La sanidad andaluza agoniza con más de un millón de personas en listas de espera
La sanidad andaluza atraviesa una crisis sin precedentes, sumida en un colapso que afecta a más de un millón de ciudadanos atrapados en interminables listas de espera. La gestión del gobierno de Juanma Moreno no solo ha sido incapaz de revertir el deterioro heredado, sino que ha perpetuado un modelo que sigue las mismas políticas que ya demostraron su fracaso en etapas anteriores. La situación es crítica: las esperas para una intervención quirúrgica alcanzan una media de 173 días y para una consulta con el especialista se prolongan hasta los 136 días, cifras que sitúan a Andalucía a la cola de España.
Una Atención Primaria desbordada y sin recursos
El primer eslabón del sistema, la Atención Primaria, se encuentra completamente desbordado. Conseguir una cita con el médico de cabecera en un plazo razonable se ha convertido en una misión imposible para la mayoría de los andaluces, con esperas que superan con creces los plazos recomendados. Esta situación, denunciada reiteradamente desde distintas formaciones políticas y colectivos profesionales, obliga a los ciudadanos a recurrir a los servicios de urgencias, saturándolos y generando un círculo vicioso de ineficiencia y malestar.
Desde VOX, su portavoz en el Parlamento de Andalucía, Manuel Gavira, ha calificado la situación de «colapso sanitario», responsabilizando directamente a la gestión del Partido Popular. La formación ha denunciado que la falta de inversión y la mala planificación están provocando una fuga de talento, con cerca de 500 médicos abandonando la región cada año en busca de condiciones laborales dignas que aquí se les niegan. Este éxodo de profesionales agrava aún más el déficit de personal, especialmente en zonas rurales y en especialidades críticas como pediatría.

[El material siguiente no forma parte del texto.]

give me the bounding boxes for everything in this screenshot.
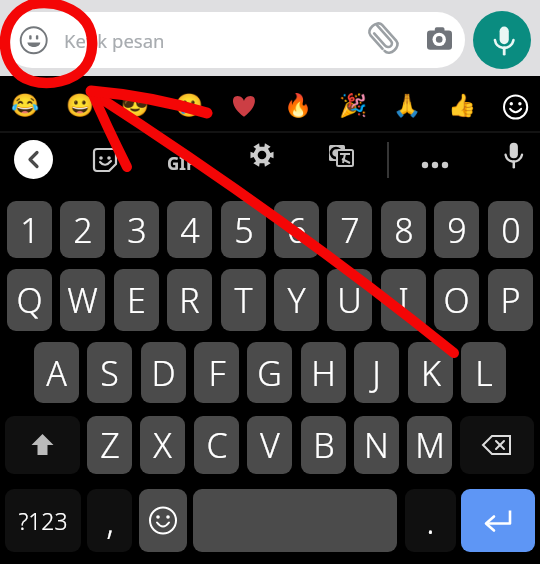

El fracaso de un modelo continuista
El gobierno de Juanma Moreno prometió un cambio que nunca llegó. Lejos de reformar las estructuras anquilosadas del Servicio Andaluz de Salud (SAS), su ejecutivo ha mantenido la misma hoja de ruta que los gobiernos socialistas, caracterizada por la falta de recursos y una creciente tendencia a la privatización. Este modelo no solo se ha mostrado ineficaz para solucionar los problemas estructurales, sino que ha deteriorado la calidad asistencial, empujando a muchos andaluces a contratar seguros privados como única alternativa para recibir atención médica.
Las consecuencias de esta gestión son devastadoras. Médicos y personal de enfermería se enfrentan a una sobrecarga de trabajo insostenible, mientras los pacientes sufren las consecuencias de un sistema que no responde a sus necesidades. Las denuncias de VOX alertan sobre un sistema sanitario abandonado, donde las listas de espera no son solo cifras, sino el reflejo del sufrimiento de miles de familias andaluzas que ven vulnerado su derecho a una sanidad pública, universal y de calidad. La situación exige un giro de timón inmediato y la adopción de políticas valientes que pongan al paciente en el centro del sistema, algo que, hasta ahora, el gobierno del Partido Popular ha sido incapaz de lograr.